** EXERCISE **
Write every record out again exactly, and keep images out of it.

[Opening RECORDS FOR PROCESSING section]

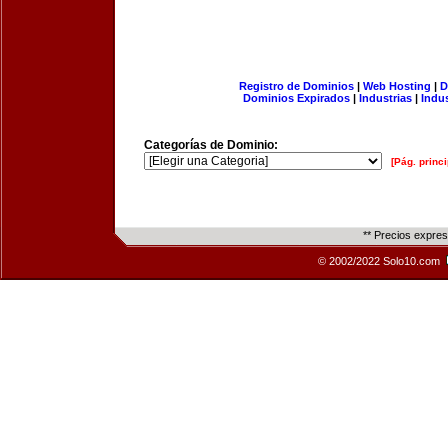
Registro de Dominios
|
Web Hosting
|
D
Dominios Expirados
|
Industrias
|
Indu
Categorías de Dominio:
[Pág. princi
** Precios expre
© 2002/2022 Solo10.com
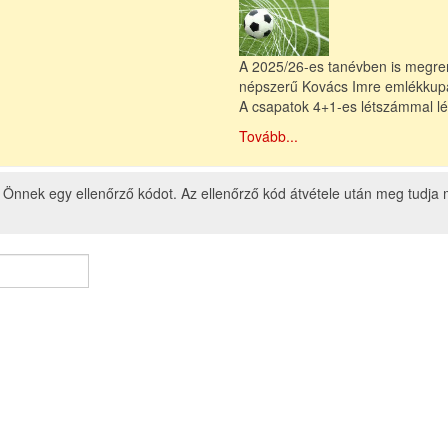
A 2025/26-es tanévben is megren
népszerű Kovács Imre emlékkupa,
A csapatok 4+1-es létszámmal lé
Tovább...
nk Önnek egy ellenőrző kódot. Az ellenőrző kód átvétele után meg tudja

[Closing RECORDS FOR PROCESSING section]

** WORKED SOLUTION **
Registro de Dominios
|
Web Hosting
|
D
Dominios Expirados
|
Industrias
|
Indu
Categorías de Dominio:
[Pág. princi
** Precios expre
© 2002/2022 Solo10.com
A 2025/26-es tanévben is megren
népszerű Kovács Imre emlékkupa,
A csapatok 4+1-es létszámmal lé
Tovább...
nk Önnek egy ellenőrző kódot. Az ellenőrző kód átvétele után meg tudja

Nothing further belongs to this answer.